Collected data
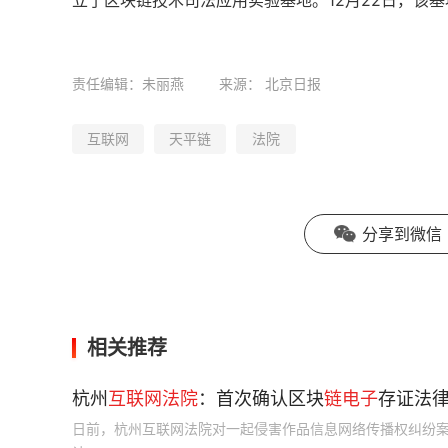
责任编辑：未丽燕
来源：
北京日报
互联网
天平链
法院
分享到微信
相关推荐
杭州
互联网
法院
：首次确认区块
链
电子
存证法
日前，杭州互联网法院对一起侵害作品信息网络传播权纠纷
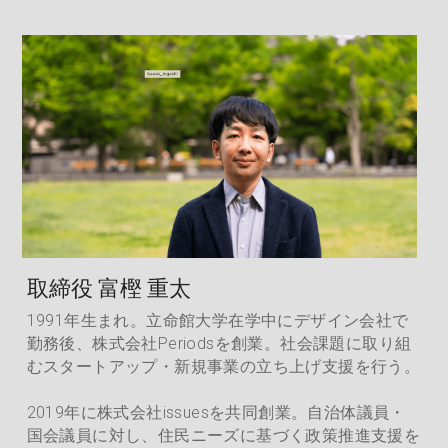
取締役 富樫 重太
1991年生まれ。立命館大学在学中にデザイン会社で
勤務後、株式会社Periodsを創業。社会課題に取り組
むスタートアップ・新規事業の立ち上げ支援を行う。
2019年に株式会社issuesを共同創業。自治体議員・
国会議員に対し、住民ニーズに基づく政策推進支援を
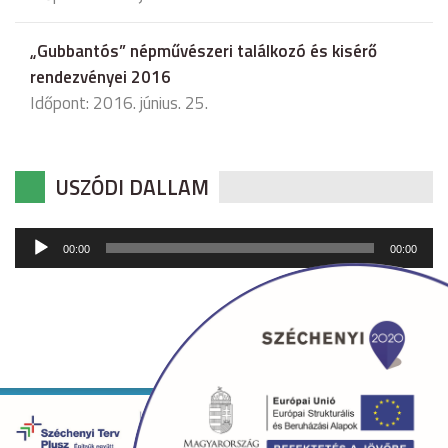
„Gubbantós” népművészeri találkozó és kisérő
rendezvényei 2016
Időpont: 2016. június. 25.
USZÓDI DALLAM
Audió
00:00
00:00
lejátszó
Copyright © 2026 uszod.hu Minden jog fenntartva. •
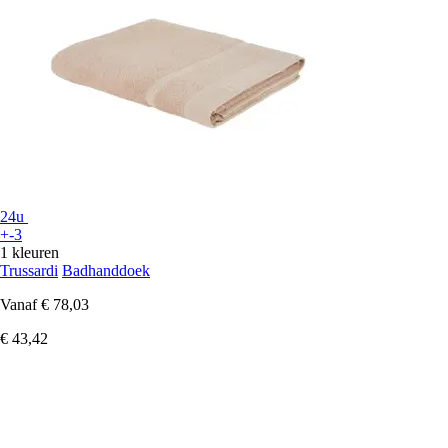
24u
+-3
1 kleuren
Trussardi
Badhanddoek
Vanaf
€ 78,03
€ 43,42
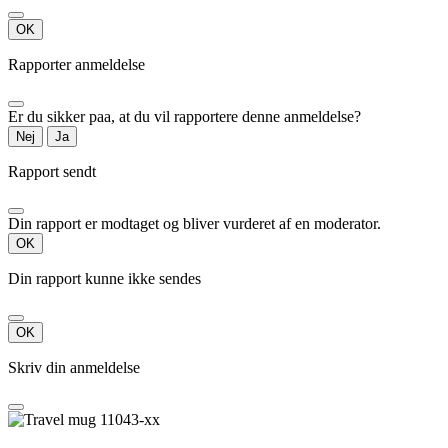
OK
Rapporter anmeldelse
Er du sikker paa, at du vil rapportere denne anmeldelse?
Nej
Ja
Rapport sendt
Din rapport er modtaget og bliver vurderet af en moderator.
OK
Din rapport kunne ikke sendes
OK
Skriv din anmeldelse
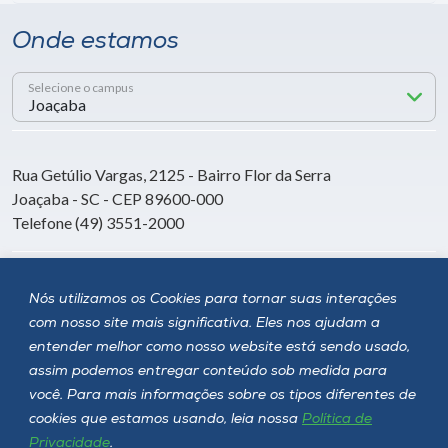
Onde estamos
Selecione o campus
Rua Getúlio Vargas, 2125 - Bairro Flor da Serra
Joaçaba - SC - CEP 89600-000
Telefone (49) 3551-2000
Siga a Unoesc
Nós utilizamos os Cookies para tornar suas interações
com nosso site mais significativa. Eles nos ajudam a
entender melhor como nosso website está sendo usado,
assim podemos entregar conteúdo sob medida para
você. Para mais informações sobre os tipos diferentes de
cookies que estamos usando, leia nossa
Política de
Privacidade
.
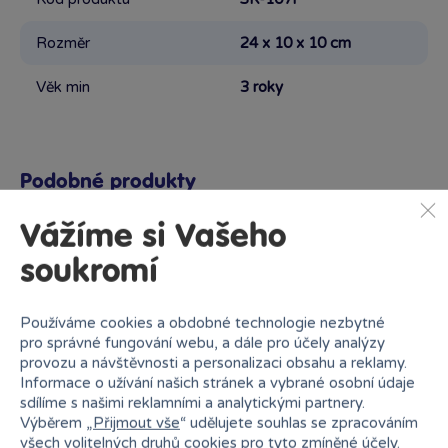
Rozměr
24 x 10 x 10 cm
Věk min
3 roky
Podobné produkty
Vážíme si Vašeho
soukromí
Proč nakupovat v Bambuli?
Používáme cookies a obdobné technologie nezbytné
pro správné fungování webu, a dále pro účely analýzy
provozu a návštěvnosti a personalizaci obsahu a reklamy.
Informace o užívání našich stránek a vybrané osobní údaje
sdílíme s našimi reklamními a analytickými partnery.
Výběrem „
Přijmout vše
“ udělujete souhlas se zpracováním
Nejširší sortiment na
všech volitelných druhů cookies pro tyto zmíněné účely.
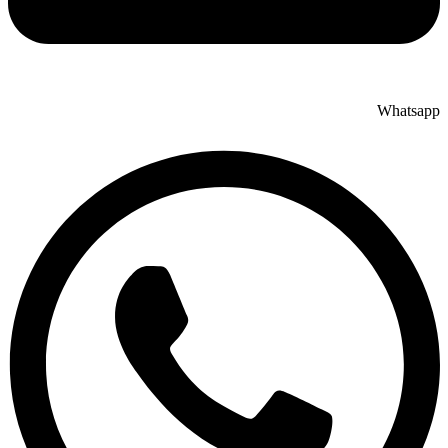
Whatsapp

---

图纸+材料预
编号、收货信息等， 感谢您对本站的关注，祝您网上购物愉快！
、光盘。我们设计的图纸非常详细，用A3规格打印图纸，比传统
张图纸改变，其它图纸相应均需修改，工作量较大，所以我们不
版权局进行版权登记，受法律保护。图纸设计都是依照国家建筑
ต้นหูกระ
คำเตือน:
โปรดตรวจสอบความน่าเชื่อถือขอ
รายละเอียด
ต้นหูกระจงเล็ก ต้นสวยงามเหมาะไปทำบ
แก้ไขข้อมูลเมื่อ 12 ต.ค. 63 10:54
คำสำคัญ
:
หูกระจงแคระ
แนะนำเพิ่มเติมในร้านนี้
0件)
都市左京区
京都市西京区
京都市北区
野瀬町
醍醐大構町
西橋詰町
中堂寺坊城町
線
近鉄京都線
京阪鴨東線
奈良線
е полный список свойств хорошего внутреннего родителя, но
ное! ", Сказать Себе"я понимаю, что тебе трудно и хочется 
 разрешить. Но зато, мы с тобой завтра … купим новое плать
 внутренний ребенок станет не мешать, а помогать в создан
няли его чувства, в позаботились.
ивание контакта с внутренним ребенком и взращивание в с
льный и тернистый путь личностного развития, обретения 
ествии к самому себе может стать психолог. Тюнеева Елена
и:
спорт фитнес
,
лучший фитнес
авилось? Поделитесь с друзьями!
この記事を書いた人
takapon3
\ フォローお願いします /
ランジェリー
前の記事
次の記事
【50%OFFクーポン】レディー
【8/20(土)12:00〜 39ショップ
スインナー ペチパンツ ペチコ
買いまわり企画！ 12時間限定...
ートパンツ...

* * *

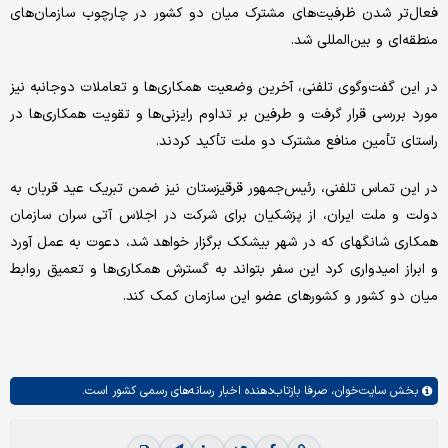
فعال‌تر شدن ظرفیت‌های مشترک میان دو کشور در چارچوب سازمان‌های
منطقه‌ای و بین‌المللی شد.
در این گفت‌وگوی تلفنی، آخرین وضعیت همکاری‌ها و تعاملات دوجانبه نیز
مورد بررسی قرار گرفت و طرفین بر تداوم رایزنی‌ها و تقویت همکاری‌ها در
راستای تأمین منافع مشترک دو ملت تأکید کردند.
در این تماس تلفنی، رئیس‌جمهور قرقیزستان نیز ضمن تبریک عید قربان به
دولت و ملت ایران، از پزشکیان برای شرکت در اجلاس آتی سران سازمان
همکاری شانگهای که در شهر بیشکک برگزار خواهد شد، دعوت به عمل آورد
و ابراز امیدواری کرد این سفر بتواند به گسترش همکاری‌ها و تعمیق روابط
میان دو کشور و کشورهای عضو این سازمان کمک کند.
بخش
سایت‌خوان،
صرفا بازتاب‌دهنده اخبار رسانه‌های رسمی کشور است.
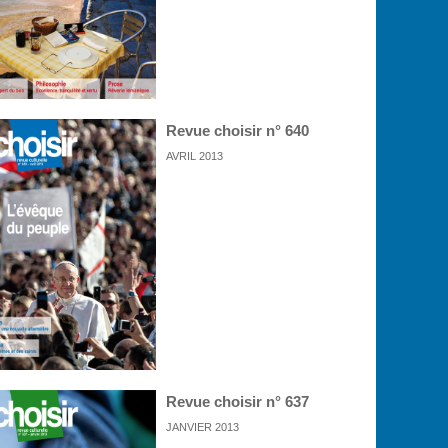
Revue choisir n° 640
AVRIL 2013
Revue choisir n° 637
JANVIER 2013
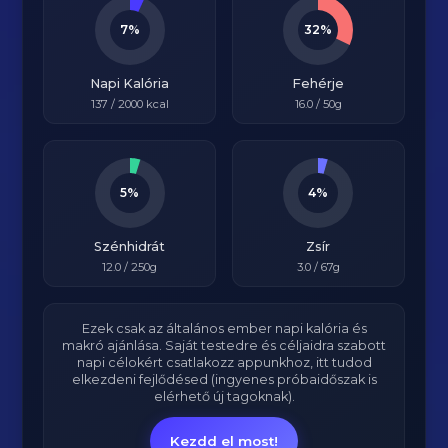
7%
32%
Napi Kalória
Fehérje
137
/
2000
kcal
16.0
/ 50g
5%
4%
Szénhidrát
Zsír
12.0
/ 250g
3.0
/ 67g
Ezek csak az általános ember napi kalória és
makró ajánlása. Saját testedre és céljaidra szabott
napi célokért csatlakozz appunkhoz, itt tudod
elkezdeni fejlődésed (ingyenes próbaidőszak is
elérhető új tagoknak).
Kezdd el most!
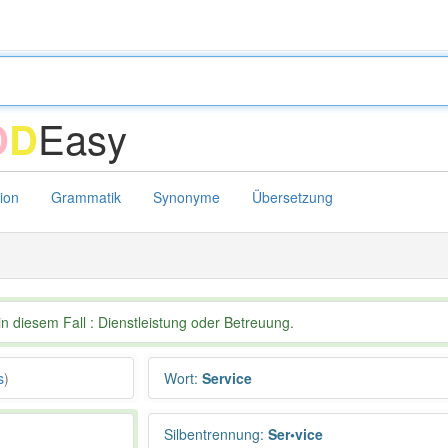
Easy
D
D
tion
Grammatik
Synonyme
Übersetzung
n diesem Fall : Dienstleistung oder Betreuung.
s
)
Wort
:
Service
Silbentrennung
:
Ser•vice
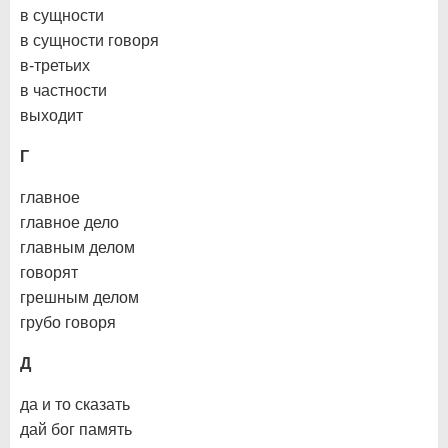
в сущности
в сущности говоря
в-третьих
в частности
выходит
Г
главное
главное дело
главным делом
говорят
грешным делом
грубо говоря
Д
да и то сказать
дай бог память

▸ **Task directions**
In the entries above, find each line containing the string "mais" and copy it.

▸ **Exercise solution**
com nosso site mais significativa. Eles nos ajudam a
você. Para mais informações sobre os tipos diferentes de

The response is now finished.